Today's pop culture seems to be grievously excited for the zombie apocalypse, but when you step out on campus it appears we might already be in one.
Everyone is carrying a cell phone, and not just holding it. The majority of the time students are barely unfixing their eyes from the screen to navigate obstacles. Generally when I see students socializing on campus they seem to be more concerned about what's lighting up their phone than what the person standing in front of them is saying.
At some point along the way, "likes" became more important than the actual human reactions of interpersonal experiences, even though a facial expression or vocal infliction carries much more information than a "like" or "re-tweet." I've witnessed dinner dates tweeting pictures of their platters and waiting anxiously for responses online instead of conversing with the date, or even the waiter.
It's a weird world when you think about it, and it actually does resemble-physically and metaphorically -- a zombie infestation. Wikipedia defines a zombie as a "hypnotized person bereft of consciousness and self-awareness," and as I observe my friend texting under the table and watch these students awkwardly stumble about campus, I can't help but think don't they realize how stupid this looks? They hardly look conscious of their surroundings.

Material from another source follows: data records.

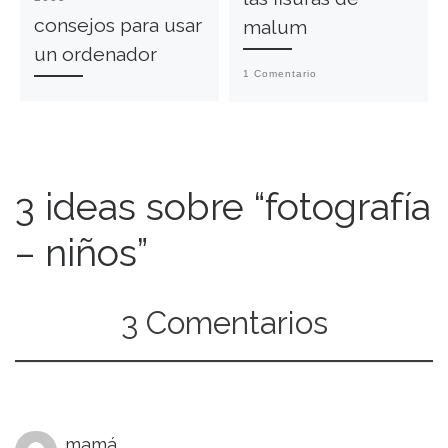
consejos para usar
malum
un ordenador
1 Comentario
3 ideas sobre “fotografía
– niños”
3 Comentarios
mamá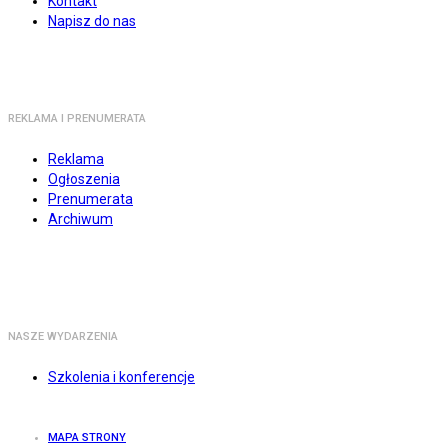
Kontakt
Napisz do nas
REKLAMA I PRENUMERATA
Reklama
Ogłoszenia
Prenumerata
Archiwum
NASZE WYDARZENIA
Szkolenia i konferencje
MAPA STRONY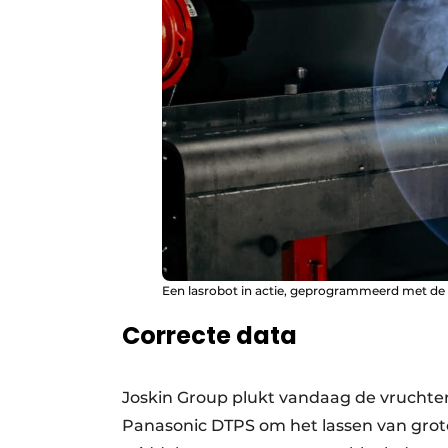
Een lasrobot in actie, geprogrammeerd met de
Correcte data
Joskin Group plukt vandaag de vruchten
Panasonic DTPS om het lassen van grot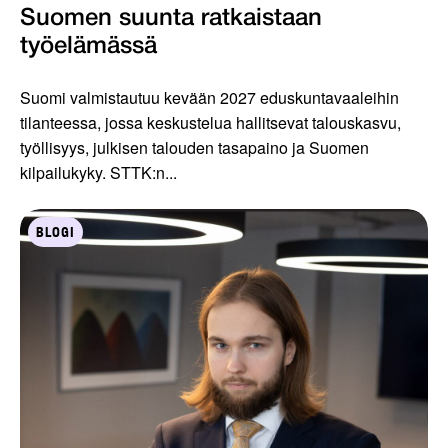
Suomen suunta ratkaistaan
työelämässä
Suomi valmistautuu kevään 2027 eduskuntavaaleihin
tilanteessa, jossa keskustelua hallitsevat talouskasvu,
työllisyys, julkisen talouden tasapaino ja Suomen
kilpailukyky. STTK:n...
BLOGI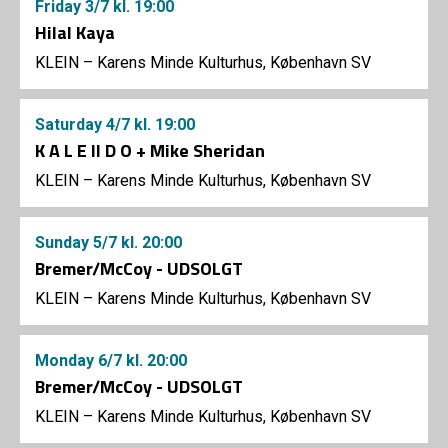
Friday
3/7
kl. 19:00
Hilal Kaya
KLEIN – Karens Minde Kulturhus, København SV
Saturday
4/7
kl. 19:00
K A L E II D O + Mike Sheridan
KLEIN – Karens Minde Kulturhus, København SV
Sunday
5/7
kl. 20:00
Bremer/McCoy - UDSOLGT
KLEIN – Karens Minde Kulturhus, København SV
Monday
6/7
kl. 20:00
Bremer/McCoy - UDSOLGT
KLEIN – Karens Minde Kulturhus, København SV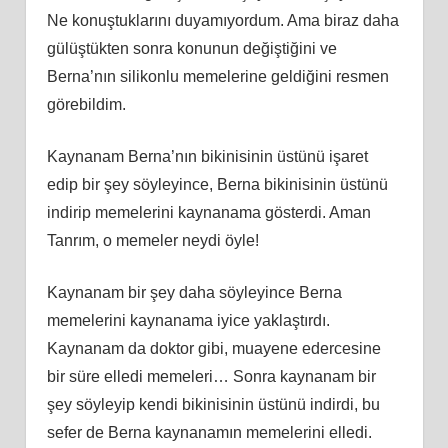
Ne konuştuklarını duyamıyordum. Ama biraz daha
gülüştükten sonra konunun değiştiğini ve
Berna’nın silikonlu memelerine geldiğini resmen
görebildim.
Kaynanam Berna’nın bikinisinin üstünü işaret
edip bir şey söyleyince, Berna bikinisinin üstünü
indirip memelerini kaynanama gösterdi. Aman
Tanrım, o memeler neydi öyle!
Kaynanam bir şey daha söyleyince Berna
memelerini kaynanama iyice yaklaştırdı.
Kaynanam da doktor gibi, muayene edercesine
bir süre elledi memeleri… Sonra kaynanam bir
şey söyleyip kendi bikinisinin üstünü indirdi, bu
sefer de Berna kaynanamın memelerini elledi.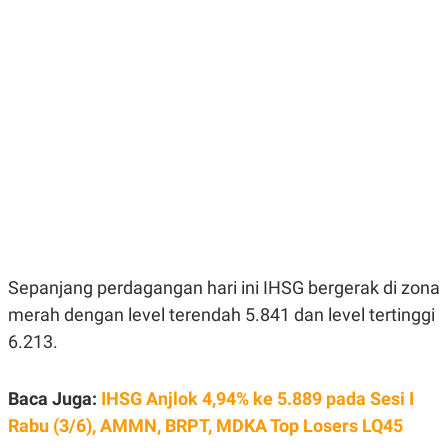
E
E
H
S
A
T
T
Y
A
L
N
E
E
A
N
N
G
A
L
L
I
I
S
S
H
I
S
E
K
X
O
E
L
Sepanjang perdagangan hari ini IHSG bergerak di zona
C
O
U
M
merah dengan level terendah 5.841 dan level tertinggi
T
6.213.
I
V
E
C
Baca Juga:
IHSG Anjlok 4,94% ke 5.889 pada Sesi I
O
R
Rabu (3/6), AMMN, BRPT, MDKA Top Losers LQ45
N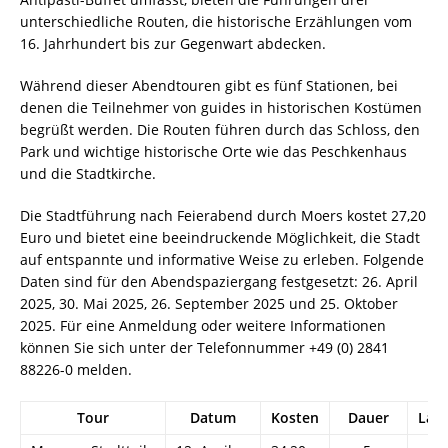
unterschiedliche Routen, die historische Erzählungen vom
16. Jahrhundert bis zur Gegenwart abdecken.
Während dieser Abendtouren gibt es fünf Stationen, bei
denen die Teilnehmer von guides in historischen Kostümen
begrüßt werden. Die Routen führen durch das Schloss, den
Park und wichtige historische Orte wie das Peschkenhaus
und die Stadtkirche.
Die Stadtführung nach Feierabend durch Moers kostet 27,20
Euro und bietet eine beeindruckende Möglichkeit, die Stadt
auf entspannte und informative Weise zu erleben. Folgende
Daten sind für den Abendspaziergang festgesetzt: 26. April
2025, 30. Mai 2025, 26. September 2025 und 25. Oktober
2025. Für eine Anmeldung oder weitere Informationen
können Sie sich unter der Telefonnummer +49 (0) 2841
88226-0 melden.
Tour
Datum
Kosten
Dauer
Län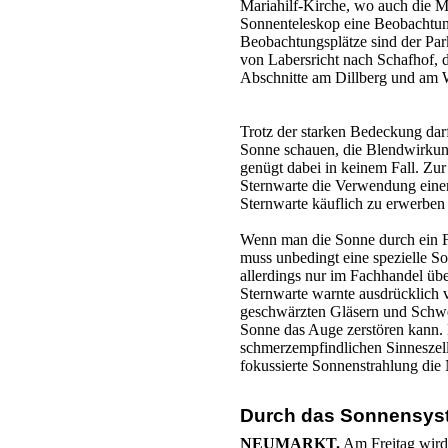
Mariahilf-Kirche, wo auch die Mi
Sonnenteleskop eine Beobachtung
Beobachtungsplätze sind der Par
von Labersricht nach Schafhof, 
Abschnitte am Dillberg und am 
Trotz der starken Bedeckung dar
Sonne schauen, die Blendwirkun
genügt dabei in keinem Fall. Zur
Sternwarte die Verwendung einer s
Sternwarte käuflich zu erwerben 
Wenn man die Sonne durch ein Fe
muss unbedingt eine spezielle S
allerdings nur im Fachhandel üb
Sternwarte warnte ausdrücklich
geschwärzten Gläsern und Schwe
Sonne das Auge zerstören kann.
schmerzempfindlichen Sinneszelle
fokussierte Sonnenstrahlung die 
Durch das Sonnensys
NEUMARKT.
Am Freitag wird 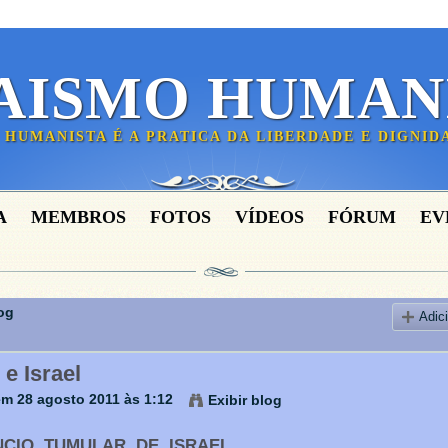
AISMO HUMAN
 HUMANISTA É A PRATICA DA LIBERDADE E DIGNI
A
MEMBROS
FOTOS
VÍDEOS
FÓRUM
EV
og
Adic
e Israel
m 28 agosto 2011 às 1:12
Exibir blog
CIO TUMULAR DE ISRAEL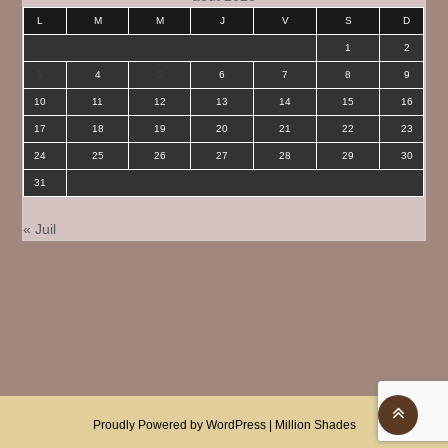
L
M
M
J
V
S
D
1
2
3
4
5
6
7
8
9
10
11
12
13
14
15
16
17
18
19
20
21
22
23
24
25
26
27
28
29
30
31
« Juil
Proudly Powered by WordPress
|
Million Shades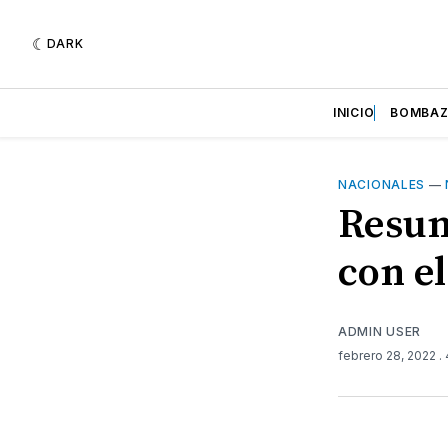
DARK
INICIO
BOMBA
NACIONALES
—
Resum
con e
ADMIN USER
febrero 28, 2022
.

Luckily, I think -- or I hope -- I still have some humanity. Sure, there is a lot happening on my iPhone, and I'm buried in it quite a bit, but usually it's work related as opposed to pure socializing.
Google is my best friend when it comes to school work, and it makes my job so much easier, but unequal cellular usage during interactions with friends still catches my attention and compels me to put the device down as long as I'm interested in what said person is saying.
But yes, I also use it as a buffer when I'm not interested. I would like to think this is the case with other people (it's easier than handing out the rejection hotline), but I doubt it is, considering even my best friends will buzz-block me from a conscious and responsive conversation. Either way, it looks quite possible this could be the end of socialization as we know it.